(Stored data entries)
-- -- --
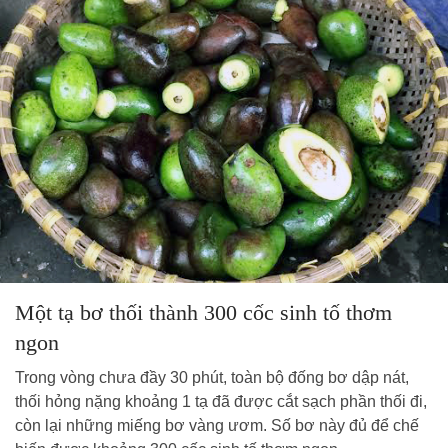
Một tạ bơ thối thành 300 cốc sinh tố thơm
ngon
Trong vòng chưa đầy 30 phút, toàn bộ đống bơ dập nát,
thối hỏng nặng khoảng 1 tạ đã được cắt sạch phần thối đi,
còn lại những miếng bơ vàng ươm. Số bơ này đủ để chế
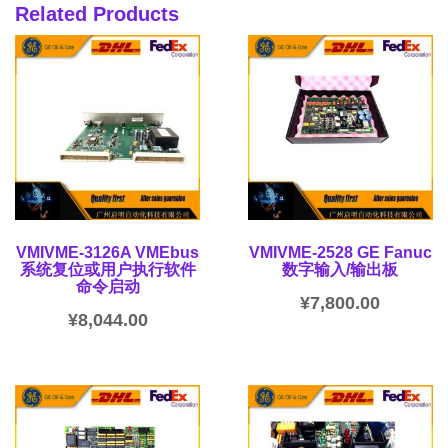
Related Products
VMIVME-3126A VMEbus
VMIVME-2528 GE Fanuc
系统复位或用户执行软件
数字输入/输出板
命令启动
¥
7,800.00
¥
8,044.00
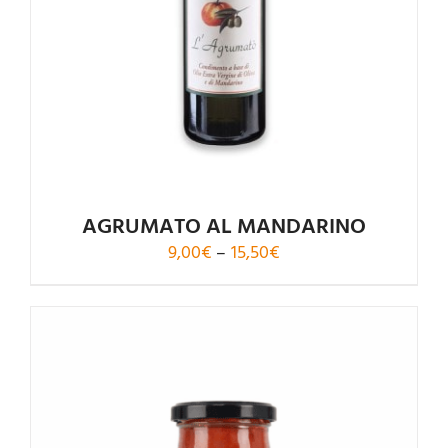
5
AGRUMATO AL MANDARINO
Price
9,00
€
–
15,50
€
range:
9,00€
through
15,50€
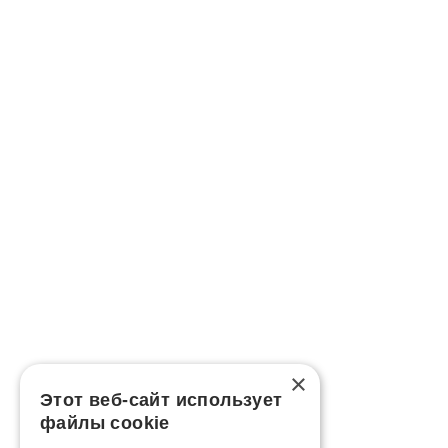
×
Этот веб-сайт использует
файлы cookie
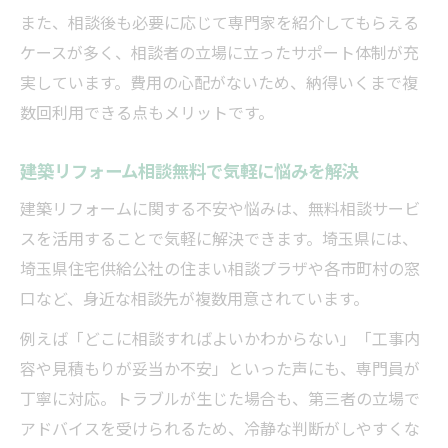
また、相談後も必要に応じて専門家を紹介してもらえる
ケースが多く、相談者の立場に立ったサポート体制が充
実しています。費用の心配がないため、納得いくまで複
数回利用できる点もメリットです。
建築リフォーム相談無料で気軽に悩みを解決
建築リフォームに関する不安や悩みは、無料相談サービ
スを活用することで気軽に解決できます。埼玉県には、
埼玉県住宅供給公社の住まい相談プラザや各市町村の窓
口など、身近な相談先が複数用意されています。
例えば「どこに相談すればよいかわからない」「工事内
容や見積もりが妥当か不安」といった声にも、専門員が
丁寧に対応。トラブルが生じた場合も、第三者の立場で
アドバイスを受けられるため、冷静な判断がしやすくな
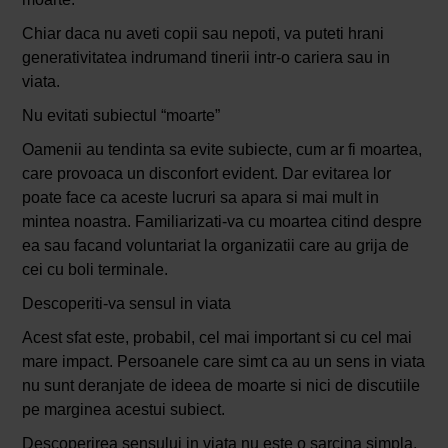
Chiar daca nu aveti copii sau nepoti, va puteti hrani
generativitatea indrumand tinerii intr-o cariera sau in
viata.
Nu evitati subiectul “moarte”
Oamenii au tendinta sa evite subiecte, cum ar fi moartea,
care provoaca un disconfort evident. Dar evitarea lor
poate face ca aceste lucruri sa apara si mai mult in
mintea noastra. Familiarizati-va cu moartea citind despre
ea sau facand voluntariat la organizatii care au grija de
cei cu boli terminale.
Descoperiti-va sensul in viata
Acest sfat este, probabil, cel mai important si cu cel mai
mare impact. Persoanele care simt ca au un sens in viata
nu sunt deranjate de ideea de moarte si nici de discutiile
pe marginea acestui subiect.
Descoperirea sensului in viata nu este o sarcina simpla,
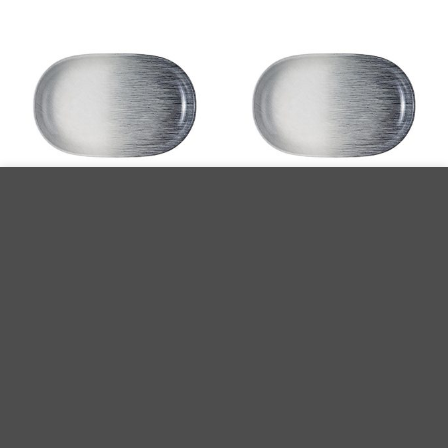
Bu site, size daha iyi bir tarama deneyimi sunmak için çerezler
kullanmaktadır. Bu web sitesinde gezinerek, çerez kullanımımızı kabul
Id Fine Brezza Oval Kayık Tabak 23
Id Fine Brezza Oval Kayık Tabak 28
etmiş olursunuz.
cm
cm
Daha fazla bilgi
Kabul et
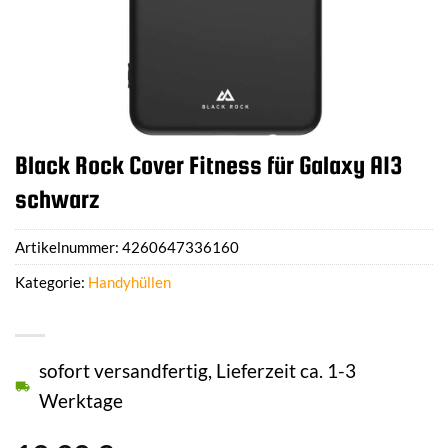
Black Rock Cover Fitness für Galaxy A13
schwarz
Artikelnummer:
4260647336160
Kategorie:
Handyhüllen
sofort versandfertig, Lieferzeit ca. 1-3
Werktage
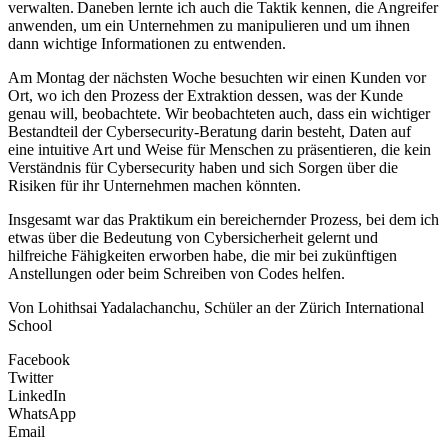
verwalten. Daneben lernte ich auch die Taktik kennen, die Angreifer
anwenden, um ein Unternehmen zu manipulieren und um ihnen
dann wichtige Informationen zu
entwenden
.
Am Montag der nächsten Woche besuchten wir einen Kunden vor
Ort, wo ich den Prozess der Extraktion dessen, was der Kunde
genau will, beobachtete. Wir beobachteten auch, dass ein wichtiger
Bestandteil der Cybersecurity-Beratung darin besteht, Daten auf
eine intuitive Art und Weise für Menschen zu präsentieren, die kein
Verständnis für Cybersecurity haben und sich Sorgen über die
Risiken für ihr Unternehmen machen könnten.
Insgesamt war das Praktikum ein bereichernder Prozess, bei dem ich
etwas über die Bedeutung von Cybersicherheit gelernt und
hilfreiche Fähigkeiten erworben habe, die mir bei zukünftigen
Anstellungen oder beim Schreiben von Codes helfen.
Von Lohithsai Yadalachanchu,
Schüler an der Zürich International
School
Facebook
Twitter
LinkedIn
WhatsApp
Email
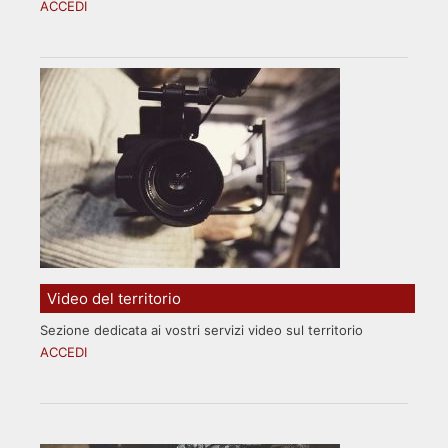
ACCEDI
Video del territorio
Sezione dedicata ai vostri servizi video sul territorio
ACCEDI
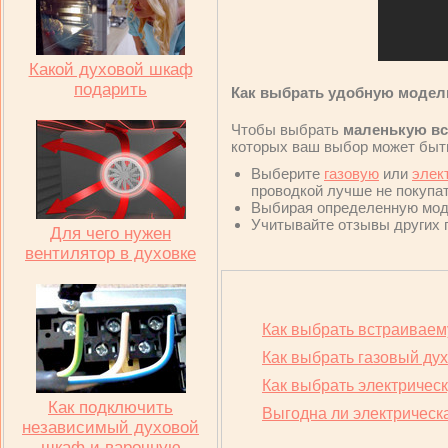
Какой духовой шкаф
подарить
Как выбрать удобную модел
Чтобы выбрать
маленькую вс
которых ваш выбор может быт
Выберите
газовую
или
элек
проводкой лучше не покупа
Выбирая определенную модел
Учитывайте отзывы других 
Для чего нужен
вентилятор в духовке
Как выбрать встраиваем
Как выбрать газовый ду
Как выбрать электричес
Как подключить
Выгодна ли электрическа
независимый духовой
шкаф и варочную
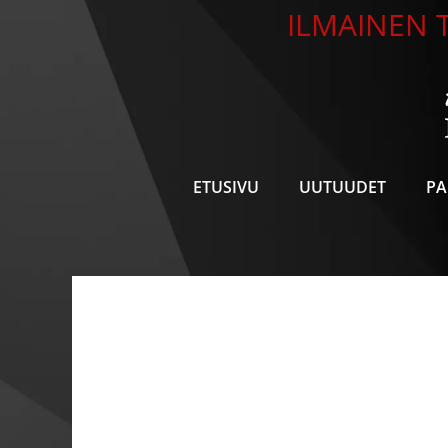
Siirry
ILMAINEN T
sisältöön
ETUSIVU
UUTUUDET
PA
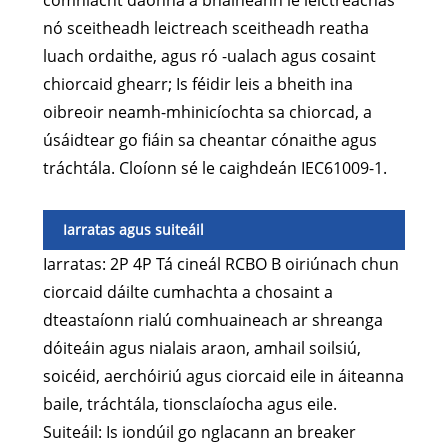
comhlacht daonna a bhaineann le leictreachas
nó sceitheadh ​​leictreach sceitheadh ​​reatha
luach ordaithe, agus ró -ualach agus cosaint
chiorcaid ghearr; Is féidir leis a bheith ina
oibreoir neamh-mhinicíochta sa chiorcad, a
úsáidtear go fiáin sa cheantar cónaithe agus
tráchtála. Cloíonn sé le caighdeán IEC61009-1.
Iarratas agus suiteáil
Iarratas: 2P 4P Tá cineál RCBO B oiriúnach chun
ciorcaid dáilte cumhachta a chosaint a
dteastaíonn rialú comhuaineach ar shreanga
dóiteáin agus nialais araon, amhail soilsiú,
soicéid, aerchóiriú agus ciorcaid eile in áiteanna
baile, tráchtála, tionsclaíocha agus eile.
Suiteáil: Is iondúil go nglacann an breaker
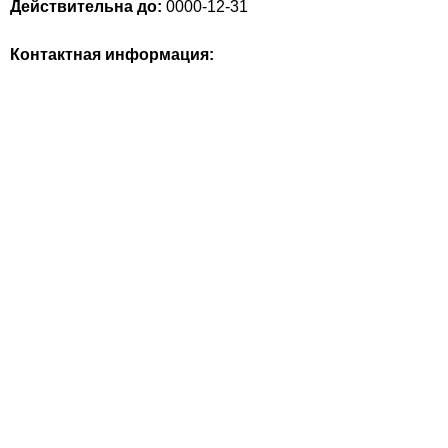
Действительна до:
0000-12-31
Контактная информация:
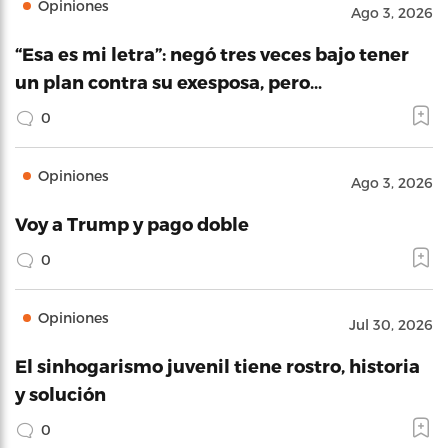
Opiniones
Ago 3, 2026
“Esa es mi letra”: negó tres veces bajo tener
un plan contra su exesposa, pero…
0
Opiniones
Ago 3, 2026
Voy a Trump y pago doble
0
Opiniones
Jul 30, 2026
El sinhogarismo juvenil tiene rostro, historia
y solución
0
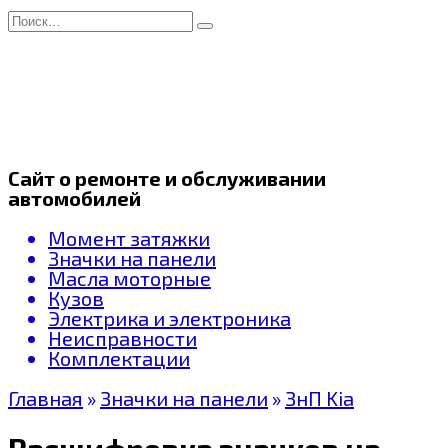
Перейти
Search
к
for:
содержанию
Сайт о ремонте и обслуживании
автомобилей
Момент затяжки
Значки на панели
Масла моторные
Кузов
Электрика и электроника
Неисправности
Комплектации
Главная
»
Значки на панели
»
ЗнП Kia
Расшифровка значков на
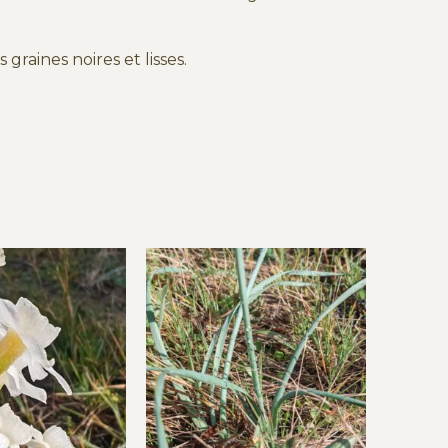
raines noires et lisses.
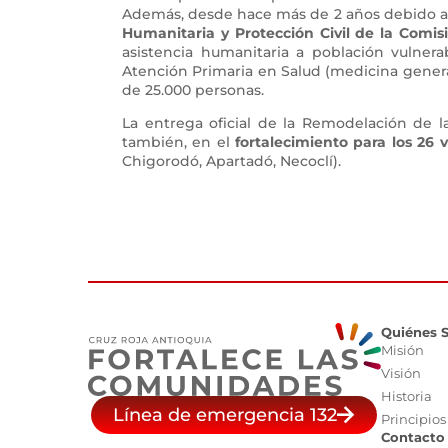
Además, desde hace más de 2 años debido al
Humanitaria y Protección Civil de la Comi
asistencia humanitaria a población vulnera
Atención Primaria en Salud (medicina genera
de 25.000 personas.
La entrega oficial de la Remodelación de la
también, en el
fortalecimiento para los 26 
Chigorodó, Apartadó, Necoclí).
Quiénes 
Misión
Visión
Historia
Línea de emergencia 132
Principios
Contacto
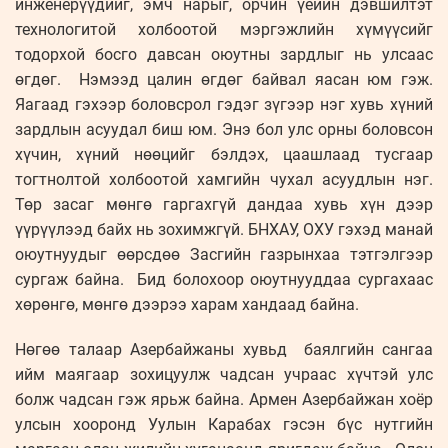
инженерүүдийг, эмч нарыг, орчин үеийн дэвшилтэт
технологитой холбоотой мэргэжлийн хүмүүсийг
тодорхой босго давсан оюутны зардлыг нь улсаас
өгдөг. Нэмээд цалин өгдөг байвал яасан юм гэж.
Яагаад гэхээр боловсрол гэдэг зүгээр нэг хувь хүний
зардлын асуудал биш юм. Энэ бол улс орны боловсон
хүчин, хүний нөөцийг бэлдэх, цаашлаад тусгаар
тогтнолтой холбоотой хамгийн чухал асуудлын нэг.
Төр засаг мөнгө гаргахгүй дандаа хувь хүн дээр
үүрүүлээд байх нь зохимжгүй. БНХАУ, ОХУ гэхэд манай
оюутнуудыг өөрсдөө Засгийн газрынхаа тэтгэлгээр
сургаж байна. Бид болохоор оюутнууддаа сургахаас
хөрөнгө, мөнгө дээрээ харам хандаад байна.
Нөгөө талаар Азербайжаны хувьд баялгийн сангаа
ийм маягаар зохицуулж чадсан учраас хүчтэй улс
болж чадсан гэж ярьж байна. Армен Азербайжан хоёр
улсын хооронд Уулын Карабах гэсэн бүс нутгийн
-- -- --
- What this task involves:
Restate each of the entries above word for word and skip every image.

- Response area:
Một tạ bơ thối thành 300 cốc sinh tố thơm
ngon
Trong vòng chưa đầy 30 phút, toàn bộ đống bơ dập nát,
thối hỏng nặng khoảng 1 tạ đã được cắt sạch phần thối đi,
còn lại những miếng bơ vàng ươm. Số bơ này đủ để chế
Related Products
VMIVME-3126A VMEbus
VMIVME-2528 GE Fanuc
系统复位或用户执行软件
数字输入/输出板
命令启动
¥
7,800.00
¥
8,044.00
5
AGRUMATO AL MANDARINO
Price
9,00
€
–
15,50
€
range:
9,00€
through
15,50€
×
Этот веб-сайт использует
файлы cookie
また、相談後も必要に応じて専門家を紹介してもらえる
ケースが多く、相談者の立場に立ったサポート体制が充
実しています。費用の心配がないため、納得いくまで複
数回利用できる点もメリットです。
建築リフォーム相談無料で気軽に悩みを解決
建築リフォームに関する不安や悩みは、無料相談サービ
スを活用することで気軽に解決できます。埼玉県には、
埼玉県住宅供給公社の住まい相談プラザや各市町村の窓
口など、身近な相談先が複数用意されています。
例えば「どこに相談すればよいかわからない」「工事内
容や見積もりが妥当か不安」といった声にも、専門員が
丁寧に対応。トラブルが生じた場合も、第三者の立場で
アドバイスを受けられるため、冷静な判断がしやすくな
Chiar daca nu aveti copii sau nepoti, va puteti hrani
generativitatea indrumand tinerii intr-o cariera sau in
viata.
Nu evitati subiectul “moarte”
Oamenii au tendinta sa evite subiecte, cum ar fi moartea,
care provoaca un disconfort evident. Dar evitarea lor
poate face ca aceste lucruri sa apara si mai mult in
mintea noastra. Familiarizati-va cu moartea citind despre
ea sau facand voluntariat la organizatii care au grija de
cei cu boli terminale.
Descoperiti-va sensul in viata
Acest sfat este, probabil, cel mai important si cu cel mai
mare impact. Persoanele care simt ca au un sens in viata
nu sunt deranjate de ideea de moarte si nici de discutiile
pe marginea acestui subiect.
Descoperirea sensului in viata nu este o sarcina simpla,
Bu site, size daha iyi bir tarama deneyimi sunmak için çerezler
kullanmaktadır. Bu web sitesinde gezinerek, çerez kullanımımızı kabul
Id Fine Brezza Oval Kayık Tabak 23
Id Fine Brezza Oval Kayık Tabak 28
etmiş olursunuz.
cm
cm
Daha fazla bilgi
Kabul et
Black Rock Cover Fitness für Galaxy A13
schwarz
Artikelnummer:
4260647336160
Kategorie:
Handyhüllen
sofort versandfertig, Lieferzeit ca. 1-3
Werktage
verwalten. Daneben lernte ich auch die Taktik kennen, die Angreifer
anwenden, um ein Unternehmen zu manipulieren und um ihnen
dann wichtige Informationen zu
entwenden
.
Am Montag der nächsten Woche besuchten wir einen Kunden vor
Ort, wo ich den Prozess der Extraktion dessen, was der Kunde
genau will, beobachtete. Wir beobachteten auch, dass ein wichtiger
Bestandteil der Cybersecurity-Beratung darin besteht, Daten auf
eine intuitive Art und Weise für Menschen zu präsentieren, die kein
Verständnis für Cybersecurity haben und sich Sorgen über die
Risiken für ihr Unternehmen machen könnten.
Insgesamt war das Praktikum ein bereichernder Prozess, bei dem ich
etwas über die Bedeutung von Cybersicherheit gelernt und
hilfreiche Fähigkeiten erworben habe, die mir bei zukünftigen
Anstellungen oder beim Schreiben von Codes helfen.
Von Lohithsai Yadalachanchu,
Schüler an der Zürich International
School
Facebook
Twitter
LinkedIn
WhatsApp
Email
ACCEDI
Video del territorio
Sezione dedicata ai vostri servizi video sul territorio
ACCEDI
Какой духовой шкаф
подарить
Как выбрать удобную модел
Чтобы выбрать
маленькую вс
которых ваш выбор может быт
Выберите
газовую
или
элек
проводкой лучше не покупа
Выбирая определенную модел
Учитывайте отзывы других 
Для чего нужен
вентилятор в духовке
Как выбрать встраиваем
Как выбрать газовый ду
Как выбрать электричес
Как подключить
Выгодна ли электрическа
независимый духовой
шкаф и варочную
Siirry
ILMAINEN T
sisältöön
ETUSIVU
UUTUUDET
PA
comhlacht daonna a bhaineann le leictreachas
nó sceitheadh ​​leictreach sceitheadh ​​reatha
luach ordaithe, agus ró -ualach agus cosaint
chiorcaid ghearr; Is féidir leis a bheith ina
oibreoir neamh-mhinicíochta sa chiorcad, a
úsáidtear go fiáin sa cheantar cónaithe agus
tráchtála. Cloíonn sé le caighdeán IEC61009-1.
Iarratas agus suiteáil
Iarratas: 2P 4P Tá cineál RCBO B oiriúnach chun
ciorcaid dáilte cumhachta a chosaint a
dteastaíonn rialú comhuaineach ar shreanga
dóiteáin agus nialais araon, amhail soilsiú,
soicéid, aerchóiriú agus ciorcaid eile in áiteanna
baile, tráchtála, tionsclaíocha agus eile.
Suiteáil: Is iondúil go nglacann an breaker
Действительна до:
0000-12-31
Контактная информация:
Opiniones
Ago 3, 2026
“Esa es mi letra”: negó tres veces bajo tener
un plan contra su exesposa, pero…
0
Opiniones
Ago 3, 2026
Voy a Trump y pago doble
0
Opiniones
Jul 30, 2026
El sinhogarismo juvenil tiene rostro, historia
y solución
0
Перейти
Search
к
for:
содержанию
Сайт о ремонте и обслуживании
автомобилей
Момент затяжки
Значки на панели
Масла моторные
Кузов
Электрика и электроника
Неисправности
Комплектации
Главная
»
Значки на панели
»
ЗнП Kia
Расшифровка значков на
raines noires et lisses.
Además, desde hace más de 2 años debido al
Humanitaria y Protección Civil de la Comi
asistencia humanitaria a población vulnera
Atención Primaria en Salud (medicina genera
de 25.000 personas.
La entrega oficial de la Remodelación de la
también, en el
fortalecimiento para los 26 
Chigorodó, Apartadó, Necoclí).
Quiénes 
Misión
Visión
Historia
Línea de emergencia 132
Principios
Contacto
инженерүүдийг, эмч нарыг, орчин үеийн дэвшилтэт
технологитой холбоотой мэргэжлийн хүмүүсийг
тодорхой босго давсан оюутны зардлыг нь улсаас
өгдөг. Нэмээд цалин өгдөг байвал яасан юм гэж.
Яагаад гэхээр боловсрол гэдэг зүгээр нэг хувь хүний
зардлын асуудал биш юм. Энэ бол улс орны боловсон
хүчин, хүний нөөцийг бэлдэх, цаашлаад тусгаар
тогтнолтой холбоотой хамгийн чухал асуудлын нэг.
Төр засаг мөнгө гаргахгүй дандаа хувь хүн дээр
үүрүүлээд байх нь зохимжгүй. БНХАУ, ОХУ гэхэд манай
оюутнуудыг өөрсдөө Засгийн газрынхаа тэтгэлгээр
сургаж байна. Бид болохоор оюутнууддаа сургахаас
хөрөнгө, мөнгө дээрээ харам хандаад байна.
Нөгөө талаар Азербайжаны хувьд баялгийн сангаа
ийм маягаар зохицуулж чадсан учраас хүчтэй улс
болж чадсан гэж ярьж байна. Армен Азербайжан хоёр
улсын хооронд Уулын Карабах гэсэн бүс нутгийн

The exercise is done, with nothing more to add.